Merger control is a regulatory process by which competition authorities of a particular nation impose checks and balances by way of competition legislation to ensure that mergers and acquisitions taking place at any given time in any given market do not lead to any form of Appreciable Adverse Effect on Competition (AAEC). This enables the respective regulators to not prevent the formation of monopolies by big corporations trying to acquire smaller but high performing companies to capture higher market share in a given market thus wiping out free competition in the process which leads to degradation of small business and an indelible negative impact on the economy.

Merger: Definition 

The Hungarian competition legislation clearly explains through its provisions contained in Article 23(1) the nature of transactions which would constitute a merger. The following transactions would be categorised as a merger under Hungarian competition law;

  1. i)  When two or more independent entities would undergo a merger or a specific part or section of an independent entity would merge with another entity which would have been previously independent. 
  2. ii)  When a single undertaking or multiple undertakings jointly would possess some form of control whether in a direct or indirect manner over one or more undertakings which would previously have been independent. 

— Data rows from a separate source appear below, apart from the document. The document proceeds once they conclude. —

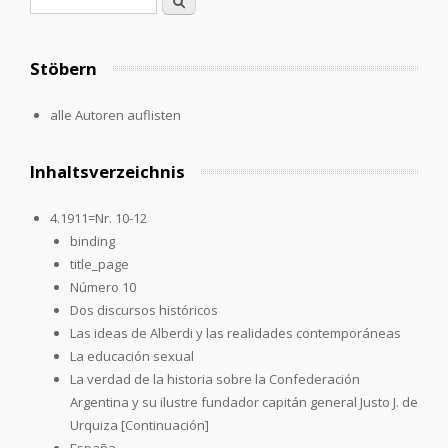
Suchformular
Suche
Stöbern
alle Autoren auflisten
Inhaltsverzeichnis
4.1911=Nr. 10-12
binding
title_page
Número 10
Dos discursos históricos
Las ideas de Alberdi y las realidades contemporáneas
La educación sexual
La verdad de la historia sobre la Confederación
Argentina y su ilustre fundador capitán general Justo J. de
Urquiza [Continuación]
España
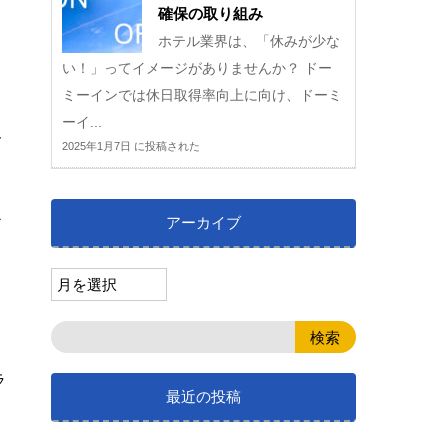
確保の取り組み
ホテル業界は、「休みが少な
い！」ってイメージがありませんか？ ドー
ミーインでは休日取得率向上に向け、ドーミ
ーイ...
お
2025年1月7日 に投稿された
シ
アーカイブ
」
ラ
最近の投稿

iii) When independent entities go on to form a jointly controlled venture which would function thereon bearing all the characteristics of a normal fully functioning joint venture. 

Definition of control 

Control in Hungarian competition regulation is defined on the basis of rights, contracts or other means which either separately or in a combination enable a company to exercise decisive influence over an undertaking by way of;

  • Holding over 50% of the shares, stocks or voting rights in the controlled company;
  • Having the power to designate, appoint or dismiss the majority of the executive officers of the other company;
  • Having the power, by contract, to assert major influence over the decisions of the other company; and
  • Acquiring the ability to assert major influence over the decisions of the other company (de facto control).

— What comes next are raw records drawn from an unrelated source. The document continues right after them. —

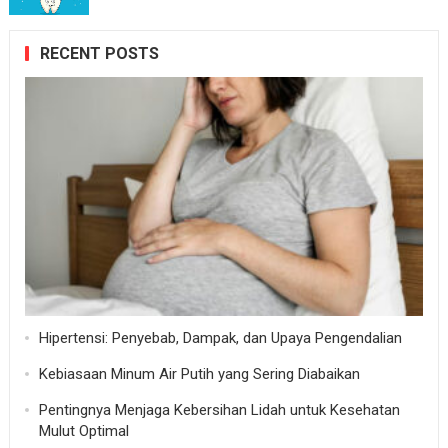
RECENT POSTS
Hipertensi: Penyebab, Dampak, dan Upaya Pengendalian
Kebiasaan Minum Air Putih yang Sering Diabaikan
Pentingnya Menjaga Kebersihan Lidah untuk Kesehatan
Mulut Optimal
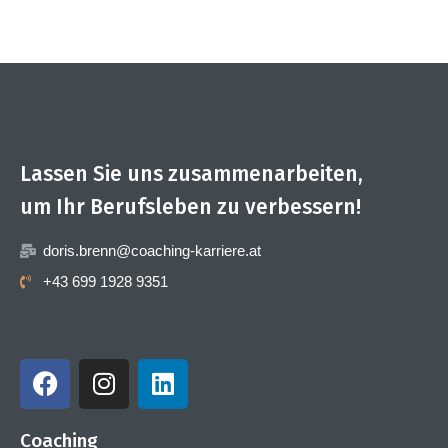
Lassen Sie uns zusammenarbeiten,
um Ihr Berufsleben zu verbessern!
doris.brenn@coaching-karriere.at
+43 699 1928 9351
Coaching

Control can also be of two categories, such as;

Positive and negative sole control 

  • Positive sole control arises under Hungarian competition law when a single shareholder has the ability to influence decisive decisions in a given target company usually by acquiring 50% or more of voting rights in the target company.
  • Negative sole control arises under Hungarian competition law when a single shareholder has the ability to block essential management decisions of a target company. Generally, a single shareholder would not be capable of withholding such decisions without the joint consent from other shareholders of the company but would be able to block all other decisions. 

Positive and negative joint control 

  • Positive joint control arises when 2 or more entities jointly controlling a target company would have the ability to influence decisive company decisions.
  • Negative joint control arises when 2 or more entities jointly controlling a target company would be able to block important management decisions which they could accomplish by coming to an agreement with each other.

Joint ventures

Any joint venture which has the capacity to perform all business activities emulating that of any independent business perennially then it would fall under the purview of merger control. 

Joint ventures which are structured to enable coordination of the joint venture partners however are not assessed in line with cartel provisions.

Merger control in Hungary

Regulatory framework

The primary regulator for Merger control in Hungary is the; Hungarian Competition Authority (Gazdasági Versenyhivatal or GVH), the GVH consists of a decision making body by the name of the Competition Council. A key feature of the GVH is that it is an independent state administrative body that is not answerable to the government but only to the Hungarian parliament. The decisions dispensed by the GVH may be challenged before the Budapest Capital Administrative and Labour Court. 

The merger legislation in force is derived from the Hungarian Competition Act 1996 on the prohibition of unfair and restrictive market practices. With a specific focus on Part I Chapter 6 of the aforementioned act which lays out substantive and procedural rules for merger proceedings. The GVH is bound by the Public Administration Act 2004, the general procedures all apply to the GVH if the Competition Act does not bear a particular solution to a specific situation. Essential guidelines are termed “position statements” and notices such as notice to “differentiating between concentrations subject to authorisation in simplified or full procedure”. 

Filing for merger 

Filing for every merger is a mandatory process that all companies must abide by if they breach specific thresholds laid down in the Hungarian competition legislation.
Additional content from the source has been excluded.